= American Society of Breast Surgeons =

American Medical society

The American Society of Breast Surgeons is a professional medical society whose active members are general surgeons who dedicate all or part of their practices to the treatment of breast disease.

==Demographics==
As of 2011, the Society has approximately 3000 members from throughout the U.S. and 35 countries around the world. The majority of its members devote 50% or more of their practice to breast surgery. They practice in a variety of settings ranging from urban to rural and from academic institutions to private practice.

==History==
The Society was founded in 1995 by a group of general surgeons interested in providing a forum for discussion, education and advancement of the quality of care provided to patients with breast disease.

==Programs and services==
The Society hosts educational programs that serve the professional needs and interests of its membership, most notably an annual meeting that provides the surgical community with a forum for the presentation and discussion of the latest research and developments. The Society also certifies individual surgeons and accredits facilities in breast ultrasound and in stereotactic breast procedures. In addition, its Mastery of Breast Surgery Program, a voluntary quality improvement initiative, is designed to help surgeons document their clinical performance of breast procedures, as well as their care of breast cancer patients and patients at risk for breast cancer. Participation in the program is recognized by the American Board of Surgery as fulfilling the requirements for Maintenance of Certification (MOC) Part 4 and is also recognized as a qualified 2010 Centers for Medicare and Medicaid Services (CMS)Physician Quality Reporting Initiative (PQRI) Registry for the Perioperative Measures Group.
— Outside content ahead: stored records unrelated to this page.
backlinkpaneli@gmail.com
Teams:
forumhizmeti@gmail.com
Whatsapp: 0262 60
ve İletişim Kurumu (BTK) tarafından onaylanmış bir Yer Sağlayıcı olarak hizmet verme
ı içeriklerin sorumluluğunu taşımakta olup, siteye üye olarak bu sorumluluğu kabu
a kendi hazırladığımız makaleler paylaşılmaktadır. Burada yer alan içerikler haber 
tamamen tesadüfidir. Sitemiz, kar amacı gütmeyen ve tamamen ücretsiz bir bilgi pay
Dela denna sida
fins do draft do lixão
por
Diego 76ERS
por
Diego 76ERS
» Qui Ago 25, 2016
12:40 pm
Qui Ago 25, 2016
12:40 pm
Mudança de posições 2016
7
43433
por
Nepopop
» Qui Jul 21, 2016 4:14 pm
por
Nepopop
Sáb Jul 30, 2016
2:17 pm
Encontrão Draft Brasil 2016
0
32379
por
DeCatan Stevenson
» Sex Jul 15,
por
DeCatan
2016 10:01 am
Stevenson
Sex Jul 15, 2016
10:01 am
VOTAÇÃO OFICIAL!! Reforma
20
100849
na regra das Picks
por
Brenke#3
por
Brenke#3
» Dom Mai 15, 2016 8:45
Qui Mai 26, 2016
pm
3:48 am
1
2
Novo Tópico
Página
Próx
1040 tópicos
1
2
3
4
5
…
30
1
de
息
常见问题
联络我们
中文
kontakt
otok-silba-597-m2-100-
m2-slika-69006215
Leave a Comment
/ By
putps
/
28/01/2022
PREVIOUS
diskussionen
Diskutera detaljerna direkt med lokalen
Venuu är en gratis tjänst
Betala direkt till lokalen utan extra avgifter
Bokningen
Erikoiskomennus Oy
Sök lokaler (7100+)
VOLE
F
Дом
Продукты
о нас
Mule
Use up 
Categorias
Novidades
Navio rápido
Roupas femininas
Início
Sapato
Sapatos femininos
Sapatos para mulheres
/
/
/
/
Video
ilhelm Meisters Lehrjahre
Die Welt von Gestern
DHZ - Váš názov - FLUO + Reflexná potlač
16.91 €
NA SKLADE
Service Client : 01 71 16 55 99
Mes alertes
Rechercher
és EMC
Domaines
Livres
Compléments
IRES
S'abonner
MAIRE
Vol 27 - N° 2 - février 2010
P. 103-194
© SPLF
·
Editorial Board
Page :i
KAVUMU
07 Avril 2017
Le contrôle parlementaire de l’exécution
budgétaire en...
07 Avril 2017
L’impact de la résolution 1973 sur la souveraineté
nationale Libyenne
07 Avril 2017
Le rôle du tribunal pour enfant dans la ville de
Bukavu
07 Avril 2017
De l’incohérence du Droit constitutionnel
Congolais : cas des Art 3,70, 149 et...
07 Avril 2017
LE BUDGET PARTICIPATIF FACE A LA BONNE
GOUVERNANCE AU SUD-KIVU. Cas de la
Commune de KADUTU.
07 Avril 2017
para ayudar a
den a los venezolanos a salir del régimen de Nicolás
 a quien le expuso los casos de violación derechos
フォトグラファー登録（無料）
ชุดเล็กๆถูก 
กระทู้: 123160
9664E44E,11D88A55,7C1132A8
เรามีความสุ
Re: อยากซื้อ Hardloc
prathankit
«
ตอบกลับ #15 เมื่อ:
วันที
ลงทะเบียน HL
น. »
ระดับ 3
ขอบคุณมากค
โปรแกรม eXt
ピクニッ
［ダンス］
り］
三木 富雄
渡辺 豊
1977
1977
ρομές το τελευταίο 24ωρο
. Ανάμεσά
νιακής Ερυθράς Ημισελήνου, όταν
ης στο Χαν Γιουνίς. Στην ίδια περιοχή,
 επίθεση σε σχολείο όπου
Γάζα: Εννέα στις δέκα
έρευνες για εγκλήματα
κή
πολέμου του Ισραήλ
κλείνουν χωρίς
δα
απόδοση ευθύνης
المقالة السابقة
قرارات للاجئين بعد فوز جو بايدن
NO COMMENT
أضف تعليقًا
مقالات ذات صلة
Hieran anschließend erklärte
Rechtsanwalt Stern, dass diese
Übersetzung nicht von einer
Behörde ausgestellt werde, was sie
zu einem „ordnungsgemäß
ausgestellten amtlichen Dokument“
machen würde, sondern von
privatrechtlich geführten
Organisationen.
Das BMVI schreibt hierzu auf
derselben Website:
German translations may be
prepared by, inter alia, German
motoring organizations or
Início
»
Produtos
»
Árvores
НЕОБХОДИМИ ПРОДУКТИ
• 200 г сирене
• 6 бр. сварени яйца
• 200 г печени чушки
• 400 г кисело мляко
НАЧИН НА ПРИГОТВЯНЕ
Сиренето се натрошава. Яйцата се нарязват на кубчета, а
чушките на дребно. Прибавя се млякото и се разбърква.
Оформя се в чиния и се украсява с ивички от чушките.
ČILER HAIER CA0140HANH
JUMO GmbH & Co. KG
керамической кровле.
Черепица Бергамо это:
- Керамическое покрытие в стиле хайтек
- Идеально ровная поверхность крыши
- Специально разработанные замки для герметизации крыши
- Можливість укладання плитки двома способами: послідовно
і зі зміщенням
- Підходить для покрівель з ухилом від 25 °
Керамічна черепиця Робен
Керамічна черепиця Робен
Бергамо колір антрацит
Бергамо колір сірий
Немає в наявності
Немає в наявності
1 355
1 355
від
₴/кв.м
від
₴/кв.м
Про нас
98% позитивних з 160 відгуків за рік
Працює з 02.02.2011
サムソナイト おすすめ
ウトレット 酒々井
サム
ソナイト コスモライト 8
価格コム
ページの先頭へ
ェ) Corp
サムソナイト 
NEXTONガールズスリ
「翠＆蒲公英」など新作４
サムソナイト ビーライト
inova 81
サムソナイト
In 2015, the Society launched the breast360.org patient website that provides reliable information on breast disease and breast health. The articles are authored by Society member physicians.

==Collaboration==
The Society collaborates with other organizations on education, advocacy and regulatory initiatives and members serve as representatives to numerous medical and quality improvement organizations.

==Membership criteria==
The American Society of Breast Surgeons has four categories of membership: Active members including D.O. surgeons board certified by the American Osteopathic Board of Surgery or M.D. surgeons board certified by the American Board of Surgery, Associate members, Affiliate members, and Candidate members. Membership is open to surgeons, non-surgeon physicians involved in the care of patients with breast disease, and non-physician licensed healthcare professionals. In addition to those practicing in the United States, membership in all categories is open to international applicants who meet the requirements.